Meine Sprechanlage summte erneut. Eine Minute später klopfte es an die Tür, und Detective Red Straker trat ein. Ich hatte ihn erst am Samstag gesehen, bei den Fells. Kathy, meine Sekretärin, stand direkt hinter ihm.

»Angela, er ist einfach an meinem Tisch …«

»Das sieht sie selber«, sagte Straker und setzte sich auf das Sofa vor meinem Schreibtisch.

»Einen Augenblick bitte«, sagte ich zu der Lehrerin. Ich blickte Red an. »Ich telefoniere. Falls Sie mit mir sprechen möchten, dann warten Sie bitte im Vorzimmer. Sobald ich fertig bin, können Sie hereinkommen.«

»Prima«, sagte Straker. Er stand auf und ging ohne Umschweife hinaus.

Ich blickte auf die geschlossene Tür. Der Detective war der Letzte, mit dem ich jetzt zu tun haben wollte.
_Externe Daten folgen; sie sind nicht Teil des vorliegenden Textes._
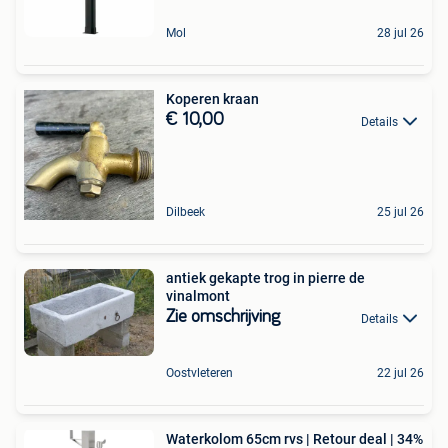
Mol
28 jul 26
Koperen kraan
€ 10,00
Details
Dilbeek
25 jul 26
antiek gekapte trog in pierre de
vinalmont
Zie omschrijving
Details
Oostvleteren
22 jul 26
Waterkolom 65cm rvs | Retour deal | 34%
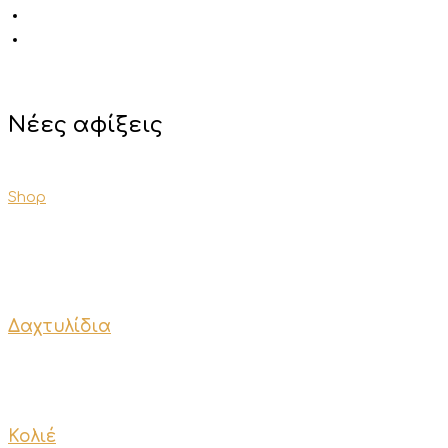
Νέες αφίξεις
Shop
Δαχτυλίδια
Κολιέ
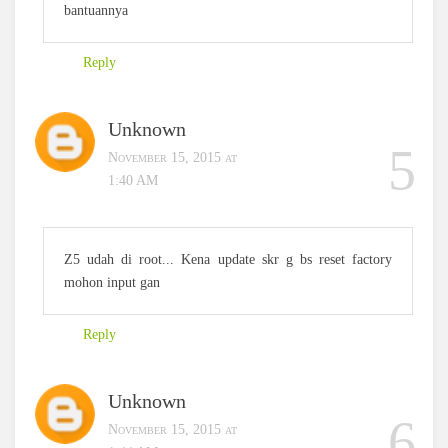
bantuannya
Reply
Unknown
November 15, 2015 at
1:40 AM
Z5 udah di root... Kena update skr g bs reset factory
mohon input gan
Reply
Unknown
November 15, 2015 at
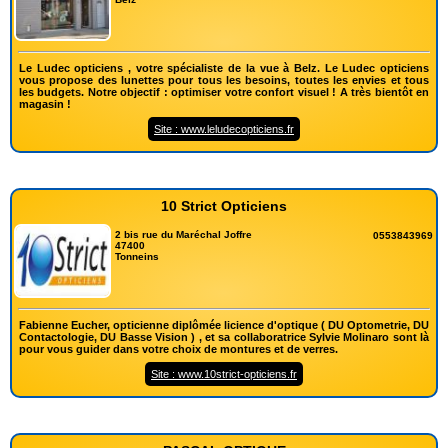
Le Ludec opticiens , votre spécialiste de la vue à Belz. Le Ludec opticiens
vous propose des lunettes pour tous les besoins, toutes les envies et tous
les budgets. Notre objectif : optimiser votre confort visuel ! A très bientôt en
magasin !
Site : www.leludecopticiens.fr
10 Strict Opticiens
2 bis rue du Maréchal Joffre
0553843969
47400
Tonneins
Fabienne Eucher, opticienne diplômée licience d'optique ( DU Optometrie, DU
Contactologie, DU Basse Vision ) , et sa collaboratrice Sylvie Molinaro sont là
pour vous guider dans votre choix de montures et de verres.
Site : www.10strict-opticiens.fr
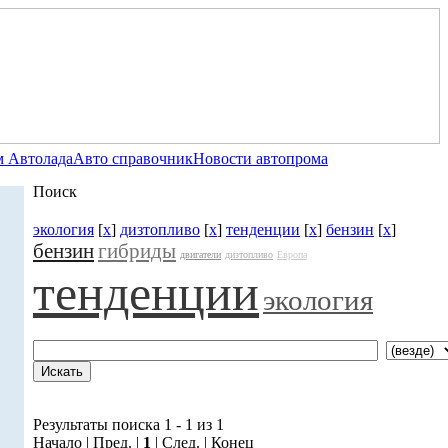
 Автолада
Авто справочник
Новости автопрома
Поиск
экология
[
x
]
дизтопливо
[
x
]
тенденции
[
x
]
бензин
[
x
]
бензин
гибриды
двигатели
дизтопливо
Европа
тенденции
экология
Результаты поиска 1 - 1 из 1
Начало | Пред. |
1
| След. | Конец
Wieder dachte ich an Nina und wie sie ohne etwas im Magen zu haben vom Küchentisch aufgestanden war. Ich stellte mir vor, wie die Lehrerin diese Szene beobachtete und mich, die unfähige Mutter, kopfschüttelnd betrachtete.

Hör auf damit.

Ins Telefon sagte ich. »Ich weiß, dass Nina eigentlich eine Therapie braucht. Aber da gibt es … persönliche Dinge zwischen ihrem Vater und mir, die es schwierig …«

»Sie meinen das Geld?«, fragte die Lehrerin. »Entschuldigen Sie meine direkte Ausdrucksweise. Ich spreche mit vielen Eltern, und diesen Satz höre ich öfter. Meine Aufgabe besteht darin, dem Kind zu helfen. Warum wollen Sie nicht öffentliche Hilfe in Anspruch nehmen? Sharon Fine kann Sie an eine städtisch geförderte Einrichtung überweisen …«

»Genau das habe ich auch vor«, unterbrach ich sie. »Aber ihr Vater ist dagegen. Er ist selbst Arzt, und er möchte, dass Nina, wenn sie denn behandelt werden muss, privat betreut wird.«

Die Lehrerin atmete hörbar aus. »Wie gesagt, Mrs. Diamond, mir geht es um Nina. Ich habe kein Interesse daran, mich in die persönlichen Belange von Eltern einzumischen. Nina braucht Hilfe, und ich hoffe, dass Sie dafür sorgen, dass sie diese Hilfe bekommt.«

Das Gespräch war beendet, aber ich hatte das Telefon immer noch in der Hand. »Aber ich bin nicht so, wie du denkst!«, wollte ich hineinschreien.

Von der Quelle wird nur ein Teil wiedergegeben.